++++ AVAILABLE RECORDS

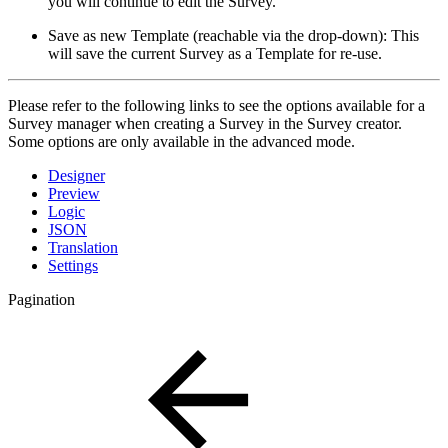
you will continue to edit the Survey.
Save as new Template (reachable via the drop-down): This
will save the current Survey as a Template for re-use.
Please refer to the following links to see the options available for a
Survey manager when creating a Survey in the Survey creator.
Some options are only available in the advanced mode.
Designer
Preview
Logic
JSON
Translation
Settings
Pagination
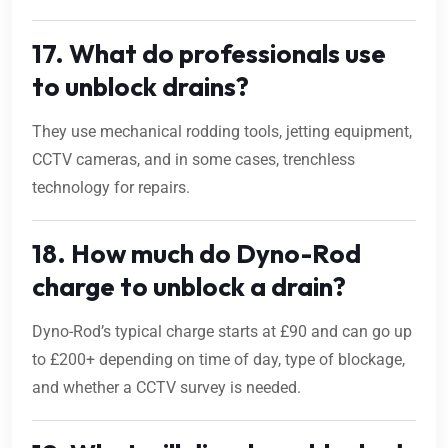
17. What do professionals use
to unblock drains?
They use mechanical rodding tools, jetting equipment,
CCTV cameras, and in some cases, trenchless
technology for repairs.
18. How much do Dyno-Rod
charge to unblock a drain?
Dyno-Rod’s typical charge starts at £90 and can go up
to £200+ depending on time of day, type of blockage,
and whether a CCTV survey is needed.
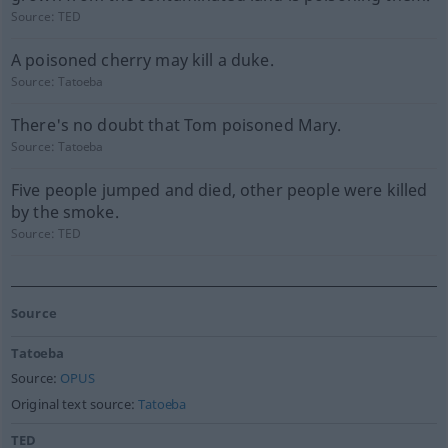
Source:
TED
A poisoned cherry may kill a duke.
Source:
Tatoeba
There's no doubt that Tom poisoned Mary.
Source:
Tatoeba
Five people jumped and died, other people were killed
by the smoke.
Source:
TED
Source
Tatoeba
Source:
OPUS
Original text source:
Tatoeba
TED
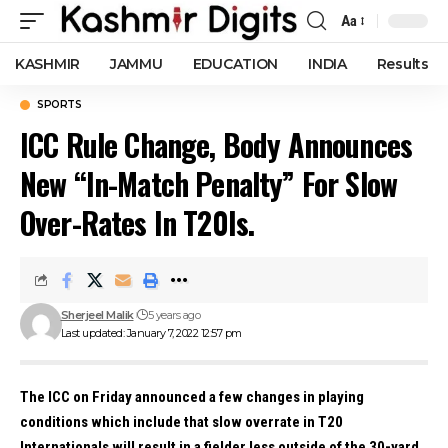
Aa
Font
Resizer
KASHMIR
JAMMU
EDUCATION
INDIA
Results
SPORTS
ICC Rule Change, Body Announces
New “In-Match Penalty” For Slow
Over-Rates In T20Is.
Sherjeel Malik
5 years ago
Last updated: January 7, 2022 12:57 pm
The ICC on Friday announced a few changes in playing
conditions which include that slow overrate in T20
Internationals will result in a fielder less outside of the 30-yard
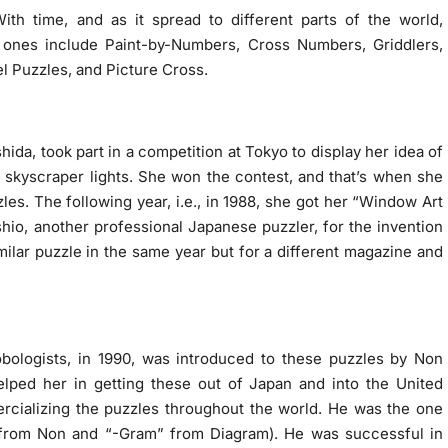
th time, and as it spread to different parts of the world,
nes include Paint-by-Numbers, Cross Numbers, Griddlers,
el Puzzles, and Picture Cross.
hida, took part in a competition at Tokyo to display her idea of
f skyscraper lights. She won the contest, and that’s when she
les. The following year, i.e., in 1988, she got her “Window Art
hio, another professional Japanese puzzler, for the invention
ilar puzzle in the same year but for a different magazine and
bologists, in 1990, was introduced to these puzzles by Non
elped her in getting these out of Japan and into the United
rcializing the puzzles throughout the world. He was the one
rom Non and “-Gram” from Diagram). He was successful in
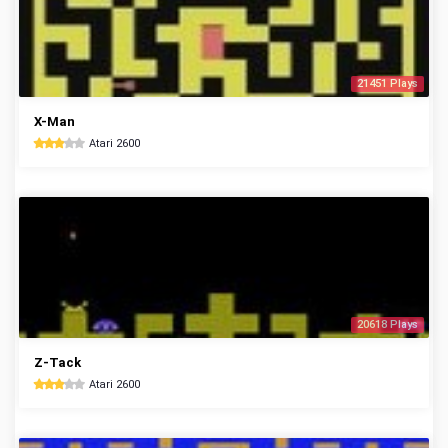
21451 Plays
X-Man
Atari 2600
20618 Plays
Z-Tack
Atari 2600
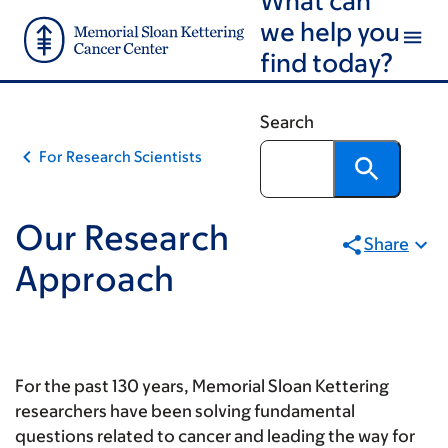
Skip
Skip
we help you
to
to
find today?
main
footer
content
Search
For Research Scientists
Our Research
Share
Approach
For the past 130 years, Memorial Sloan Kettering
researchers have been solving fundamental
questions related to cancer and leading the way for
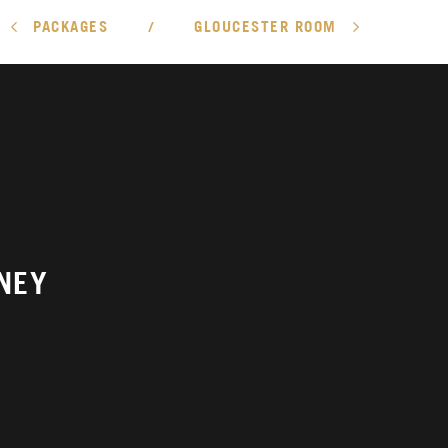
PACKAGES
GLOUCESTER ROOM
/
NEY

++++++++
++++ AVAILABLE RECORDS

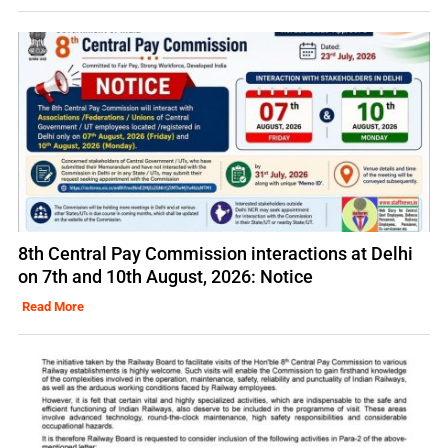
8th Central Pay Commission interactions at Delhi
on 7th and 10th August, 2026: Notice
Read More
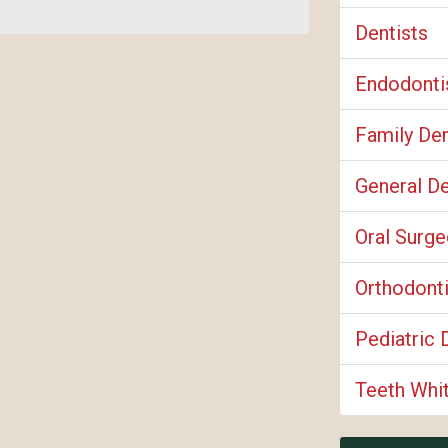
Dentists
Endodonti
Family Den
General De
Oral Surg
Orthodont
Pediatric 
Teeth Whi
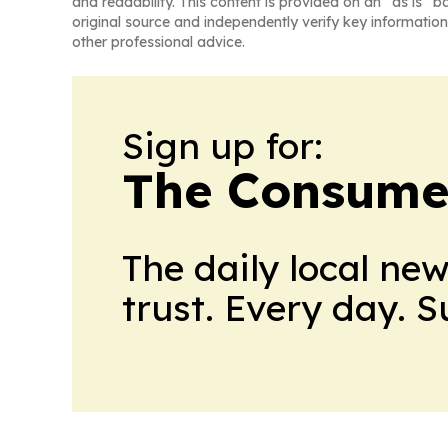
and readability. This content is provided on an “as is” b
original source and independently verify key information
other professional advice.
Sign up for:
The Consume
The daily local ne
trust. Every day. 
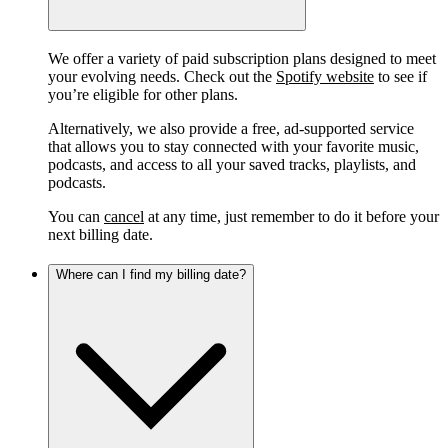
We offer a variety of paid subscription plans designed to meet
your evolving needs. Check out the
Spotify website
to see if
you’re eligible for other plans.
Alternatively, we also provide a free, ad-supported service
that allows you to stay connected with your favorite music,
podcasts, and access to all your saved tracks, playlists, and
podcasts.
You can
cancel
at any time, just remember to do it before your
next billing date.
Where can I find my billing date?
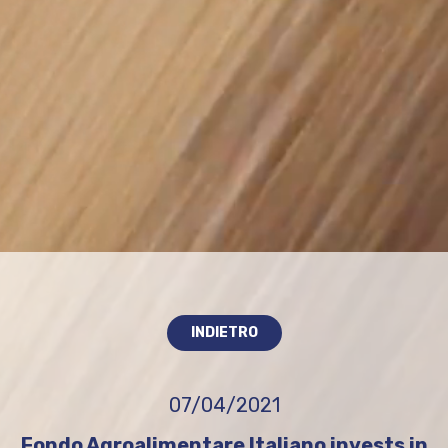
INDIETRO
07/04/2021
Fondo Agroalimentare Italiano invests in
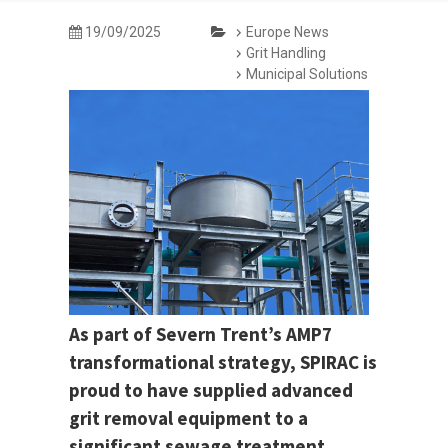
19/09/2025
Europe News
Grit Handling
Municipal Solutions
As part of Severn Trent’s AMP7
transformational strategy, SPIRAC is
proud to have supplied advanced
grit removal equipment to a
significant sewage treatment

++++++++

YOUR GOAL:
Lines to set down from above: the line with "you will continue to edit the Survey.", the line with "Survey manager when", and every line between, each exactly as written.

TASK OUTPUT:
you will continue to edit the Survey.
Save as new Template (reachable via the drop-down): This
will save the current Survey as a Template for re-use.
Please refer to the following links to see the options available for a
Survey manager when creating a Survey in the Survey creator.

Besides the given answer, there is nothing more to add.